Jako przykład autor podaje deklarację prezydenta Warszawy dotyczącą jego udziału w Paradzie Równości: […] żaden tęczowy pochód, żaden las europejskich flag ani korowód wszechobecnych rowerów na ulicach nie przesłoni faktu, że Warszawa nie jest żadnym Amsterdamem ani Wiedniem, ale coraz bardziej zapyziałym, źle zarządzanym miastem. […] Jako tzw. rdzenny warszawiak obserwuję powolną degradację mojego miasta z bólem i ze świadomością, że coraz trudniej tu żyć. Ale nic w tym dziwnego, skoro władze stolicy uważają Warszawę jedynie za tło do ideologicznych kampanii i wygodną trampolinę do dalszych politycznych karier. Stwierdza: Być może nie byłoby to takie łatwe, gdyby nie fakt, że część mieszkańców stolicy nie czuje głębszego związku z miastem, w którym żyje. Nie rozliczają więc władz Warszawy z tego, jak zarządzają one miastem […].

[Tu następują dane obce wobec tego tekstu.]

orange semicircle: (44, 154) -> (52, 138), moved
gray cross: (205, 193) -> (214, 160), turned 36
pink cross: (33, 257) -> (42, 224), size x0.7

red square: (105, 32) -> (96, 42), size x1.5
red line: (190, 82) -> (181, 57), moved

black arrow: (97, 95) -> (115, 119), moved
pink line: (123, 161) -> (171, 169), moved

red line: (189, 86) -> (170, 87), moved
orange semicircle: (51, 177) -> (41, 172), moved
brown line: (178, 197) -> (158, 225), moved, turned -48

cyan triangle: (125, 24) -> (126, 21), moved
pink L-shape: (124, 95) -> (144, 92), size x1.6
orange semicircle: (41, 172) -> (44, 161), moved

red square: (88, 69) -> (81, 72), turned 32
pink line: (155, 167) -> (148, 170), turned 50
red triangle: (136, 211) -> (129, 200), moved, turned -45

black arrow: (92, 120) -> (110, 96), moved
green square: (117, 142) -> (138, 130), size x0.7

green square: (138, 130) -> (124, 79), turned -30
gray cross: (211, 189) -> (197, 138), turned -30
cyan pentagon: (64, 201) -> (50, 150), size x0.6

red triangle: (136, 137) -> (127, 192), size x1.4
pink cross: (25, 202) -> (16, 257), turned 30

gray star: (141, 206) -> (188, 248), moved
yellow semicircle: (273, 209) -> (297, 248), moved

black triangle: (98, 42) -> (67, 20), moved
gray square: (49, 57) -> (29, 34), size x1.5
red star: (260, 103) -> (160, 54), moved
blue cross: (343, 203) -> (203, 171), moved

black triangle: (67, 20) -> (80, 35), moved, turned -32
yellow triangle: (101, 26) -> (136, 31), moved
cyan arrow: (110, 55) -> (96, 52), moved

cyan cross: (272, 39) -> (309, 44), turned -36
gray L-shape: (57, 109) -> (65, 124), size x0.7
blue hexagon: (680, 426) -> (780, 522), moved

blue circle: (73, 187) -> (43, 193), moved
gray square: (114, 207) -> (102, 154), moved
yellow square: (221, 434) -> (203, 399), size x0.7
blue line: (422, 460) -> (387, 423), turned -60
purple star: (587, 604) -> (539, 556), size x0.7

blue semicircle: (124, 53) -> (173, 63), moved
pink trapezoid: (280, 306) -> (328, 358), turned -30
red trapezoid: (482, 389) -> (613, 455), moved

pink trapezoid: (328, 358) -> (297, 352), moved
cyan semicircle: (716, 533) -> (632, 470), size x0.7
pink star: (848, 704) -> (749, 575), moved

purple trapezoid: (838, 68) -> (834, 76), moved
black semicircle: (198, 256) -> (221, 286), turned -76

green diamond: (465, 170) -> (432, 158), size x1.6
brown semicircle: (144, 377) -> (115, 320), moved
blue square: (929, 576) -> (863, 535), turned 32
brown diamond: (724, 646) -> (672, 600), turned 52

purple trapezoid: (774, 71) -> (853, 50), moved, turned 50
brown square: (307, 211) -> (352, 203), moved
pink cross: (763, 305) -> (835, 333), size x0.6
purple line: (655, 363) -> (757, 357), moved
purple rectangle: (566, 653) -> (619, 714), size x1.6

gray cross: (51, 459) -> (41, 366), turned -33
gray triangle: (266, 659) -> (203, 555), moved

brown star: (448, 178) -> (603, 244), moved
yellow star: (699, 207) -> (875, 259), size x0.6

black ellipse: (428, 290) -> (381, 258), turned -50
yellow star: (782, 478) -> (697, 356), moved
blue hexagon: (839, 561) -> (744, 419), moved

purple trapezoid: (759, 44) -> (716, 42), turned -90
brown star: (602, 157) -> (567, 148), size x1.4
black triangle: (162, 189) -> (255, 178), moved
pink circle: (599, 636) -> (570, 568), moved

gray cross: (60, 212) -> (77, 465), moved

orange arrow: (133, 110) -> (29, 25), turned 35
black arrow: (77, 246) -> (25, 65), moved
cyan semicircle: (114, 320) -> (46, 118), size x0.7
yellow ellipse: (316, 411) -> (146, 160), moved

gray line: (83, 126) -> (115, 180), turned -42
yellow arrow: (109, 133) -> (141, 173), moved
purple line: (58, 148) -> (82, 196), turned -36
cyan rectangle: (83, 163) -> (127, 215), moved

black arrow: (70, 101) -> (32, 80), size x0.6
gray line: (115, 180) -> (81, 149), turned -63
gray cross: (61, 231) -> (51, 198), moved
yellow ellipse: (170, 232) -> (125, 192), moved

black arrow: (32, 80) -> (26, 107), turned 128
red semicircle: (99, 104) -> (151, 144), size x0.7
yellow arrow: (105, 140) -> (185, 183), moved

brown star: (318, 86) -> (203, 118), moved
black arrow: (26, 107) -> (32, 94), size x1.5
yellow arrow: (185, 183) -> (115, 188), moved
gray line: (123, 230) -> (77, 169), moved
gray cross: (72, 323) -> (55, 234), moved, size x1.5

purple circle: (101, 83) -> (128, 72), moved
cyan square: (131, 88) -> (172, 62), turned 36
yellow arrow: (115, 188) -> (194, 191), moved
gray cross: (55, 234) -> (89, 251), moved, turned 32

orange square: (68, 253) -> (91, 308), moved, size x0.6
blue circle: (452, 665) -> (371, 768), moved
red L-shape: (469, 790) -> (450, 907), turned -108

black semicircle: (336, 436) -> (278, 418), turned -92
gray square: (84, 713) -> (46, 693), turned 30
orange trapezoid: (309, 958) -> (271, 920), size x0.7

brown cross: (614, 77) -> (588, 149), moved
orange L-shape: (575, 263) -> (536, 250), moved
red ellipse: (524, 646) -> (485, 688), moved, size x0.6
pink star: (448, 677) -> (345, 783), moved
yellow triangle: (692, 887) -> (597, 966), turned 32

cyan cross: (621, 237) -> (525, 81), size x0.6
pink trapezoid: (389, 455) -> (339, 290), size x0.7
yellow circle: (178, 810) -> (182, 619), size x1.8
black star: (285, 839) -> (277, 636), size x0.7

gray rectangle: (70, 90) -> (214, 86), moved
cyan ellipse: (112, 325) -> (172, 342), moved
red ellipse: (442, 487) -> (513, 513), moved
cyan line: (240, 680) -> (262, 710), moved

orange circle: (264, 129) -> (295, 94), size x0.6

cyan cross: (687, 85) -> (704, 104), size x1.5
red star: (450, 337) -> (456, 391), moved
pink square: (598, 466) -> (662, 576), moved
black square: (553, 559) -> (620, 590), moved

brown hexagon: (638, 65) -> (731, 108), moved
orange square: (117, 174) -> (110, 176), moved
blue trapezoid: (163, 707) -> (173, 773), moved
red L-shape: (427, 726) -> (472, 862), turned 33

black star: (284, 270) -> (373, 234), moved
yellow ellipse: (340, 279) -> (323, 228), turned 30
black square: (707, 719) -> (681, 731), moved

Dorota Łosiewicz w artykule „Zatrzymać wymieranie Polski” przytacza informacje dotyczące obecnych polskich trendów demograficznych: Od ponad ćwierćwiecza w Polsce utrzymuje się okres depresji urodzeniowej - niska liczba urodzeń nie gwarantuje prostej zastępowalności pokoleń […]. Według najnowszej publikacji GUS z 31 maja br. „Polska w liczbach 2021” współczynnik dzietności w Polsce w 2020 r. wynosił 1,378. Jest to najniższy wynik od 2016 r. Autorka wskazuje też, że według przewidywań ekspertów liczba Polaków w ciągu najbliższych kilkudziesięciu lat ma gwałtownie spadać.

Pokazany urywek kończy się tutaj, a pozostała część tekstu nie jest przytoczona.